Fantasma

FANTASMA

   Passei os dedos levemente pelos fios negros dos cabelos do corpo ao meu lado. Ele ressonava tranquilamente, ainda exausto da noite anterior. Os lábios em linha reta, como de costume. Me perguntei se a minha expressão costumava ser a mesma nos últimos dias.

   Levantei com cuidado, enrolada no lençol branco. Andei ao redor da cama e fui até o banheiro, encarando a imagem da estranha no espelho. Tentei limpar o embaçado do vidro, em uma tentativa falha e miserável de enxergar melhor e achar o erro.

   Tudo era errado. Me perguntei onde começava os erros e onde eles terminavam. Não obtive resposta.

   Deixei o lençol cair no chão e vesti minhas roupas que estavam espalhadas. Ele ainda não havia acordado. Ou talvez fingisse que dormia, para assim não precisar encarar a casca vazia que eu me tornara. Por ele, por causa dele. Sempre gostei de tipos como o dele - altos e com sorrisos que prometiam coisas. Sujas palavras. A promessa de uma noite e um adeus no final. Mas quando foi que passei a precisar daquele tipo? E por qual motivo?

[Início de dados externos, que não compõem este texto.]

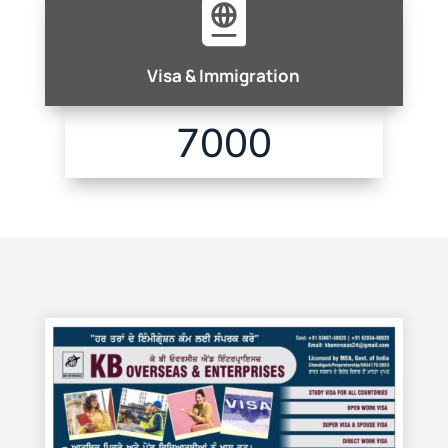

Visa & Immigration
7000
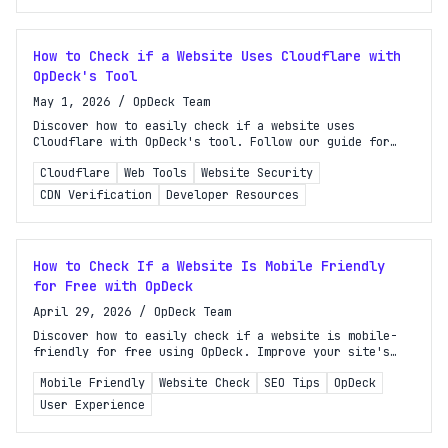
How to Check if a Website Uses Cloudflare with
OpDeck's Tool
May 1, 2026
/
OpDeck Team
Discover how to easily check if a website uses
Cloudflare with OpDeck's tool. Follow our guide for
quick, reliable methods tailored for developers and
Cloudflare
Web Tools
Website Security
site owners.
CDN Verification
Developer Resources
How to Check If a Website Is Mobile Friendly
for Free with OpDeck
April 29, 2026
/
OpDeck Team
Discover how to easily check if a website is mobile-
friendly for free using OpDeck. Improve your site's
performance and user experience on mobile devices
Mobile Friendly
Website Check
SEO Tips
OpDeck
today!
User Experience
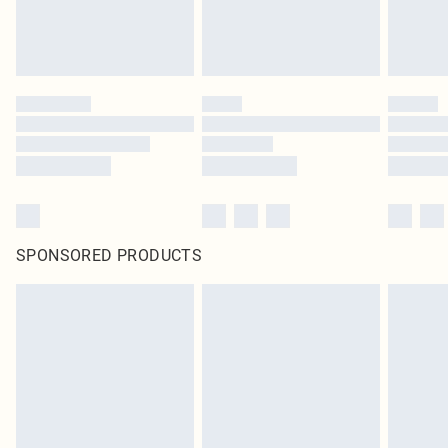
SPONSORED PRODUCTS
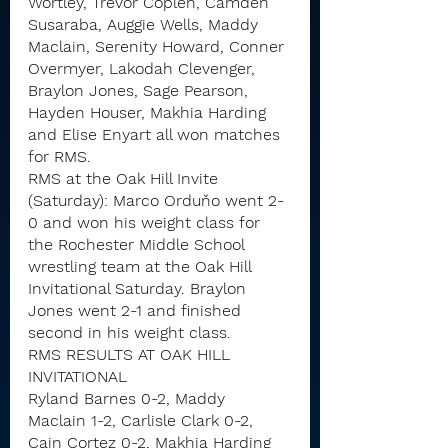
Wortley, Trevor Coplen, Camden 
Susaraba, Auggie Wells, Maddy 
Maclain, Serenity Howard, Conner 
Overmyer, Lakodah Clevenger, 
Braylon Jones, Sage Pearson, 
Hayden Houser, Makhia Harding 
and Elise Enyart all won matches 
for RMS.
RMS at the Oak Hill Invite 
(Saturday): Marco Orduňo went 2-
0 and won his weight class for 
the Rochester Middle School 
wrestling team at the Oak Hill 
Invitational Saturday. Braylon 
Jones went 2-1 and finished 
second in his weight class.
RMS RESULTS AT OAK HILL 
INVITATIONAL
Ryland Barnes 0-2, Maddy 
Maclain 1-2, Carlisle Clark 0-2, 
Cain Cortez 0-2, Makhia Harding 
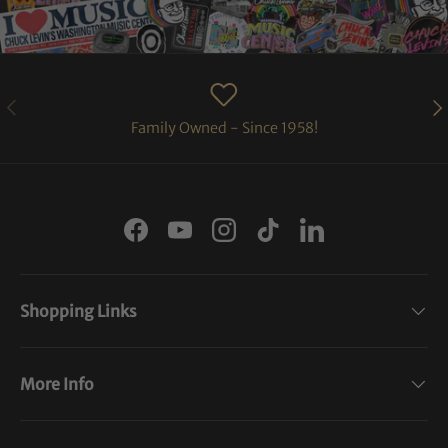
PREVIOUS
NE
Family Owned - Since 1958!
Facebook
YouTube
Instagram
TikTok
LinkedIn
Shopping Links
More Info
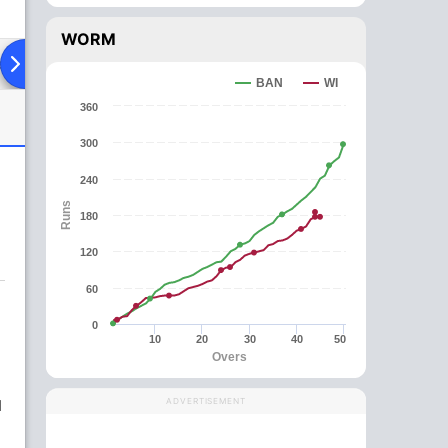
WORM
ad To Head
Over Comparison
BAN
WI
360
300
240
Runs
180
120
60
0
10
20
30
40
50
Overs
d
ADVERTISEMENT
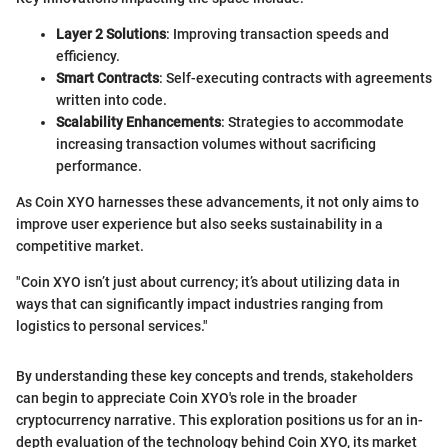
Layer 2 Solutions
: Improving transaction speeds and
efficiency.
Smart Contracts
: Self-executing contracts with agreements
written into code.
Scalability Enhancements
: Strategies to accommodate
increasing transaction volumes without sacrificing
performance.
As Coin XYO harnesses these advancements, it not only aims to
improve user experience but also seeks sustainability in a
competitive market.
"Coin XYO isn’t just about currency; it’s about utilizing data in
ways that can significantly impact industries ranging from
logistics to personal services."
By understanding these key concepts and trends, stakeholders
can begin to appreciate Coin XYO's role in the broader
cryptocurrency narrative. This exploration positions us for an in-
depth evaluation of the technology behind Coin XYO, its market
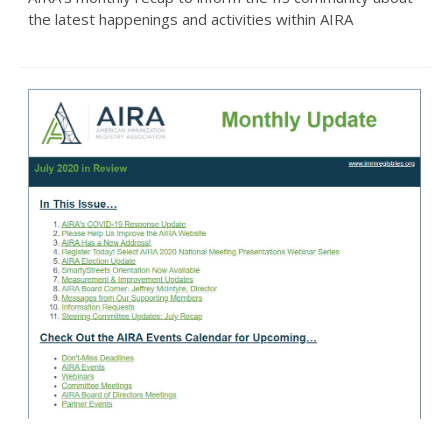
the latest happenings and activities within AIRA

   Ele me disse que não era bom para mim. Que era errado o modo como eu puxava suas mangas, como se visse nele um herói. O modo como eu sorria para ele, como se visse nele a felicidade que todos procuravam. Eu não sei em que parte me perdi, mas queria me encontrar novamente. Deixá-lo era uma escolha, mas a vontade de ficar era perigosa. E eu sempre gostei da adrenalina.

   Sorri amargamente, saindo do quarto e pronta para sair daquela vida tão conturbada quanto aquele apartamento. No chão da sala, os vestígios da noite anterior - algumas latas de cerveja e cigarros. Ainda havia alguns de seus amigos largados pelo chão, derrubados pela vida imprestável que levavam. Na qual eu estava me prontificando a entrar. Eu me sentia um fantasma em seu meio. Em sua vida.

   Nunca fui uma garota muito certa, mas não era burra. E, no momento, me achava tão burra quanto toda aquela gente vazia. Ouvi meu nome ser murmurado no outro cômodo, ou talvez fosse a minha imaginação fértil imaginando o quanto minha falta seria sentida. Sorri levemente, entrando no elevador vazio e mal iluminado.

   Quando cheguei na saída do prédio, senti o frio absurdo que fazia. Olhei para o céu, me deparando com o pesado cinza e uma promessa de nevasca. Não havia percebido que o inverno chegara. Fechei o casaco ao redor do meu corpo e andei pelas ruas desertas. Contanto que me afastava daquele prédio decadente, sentia meu corpo leve e uma vontade absurda de correr.

   Ir embora não é tão difícil, quando você finalmente vai. O problema é dar o primeiro passo. Daí em diante, correr não é problema.

   E eu senti, pela primeira vez na vida, que recuperei a minha alma.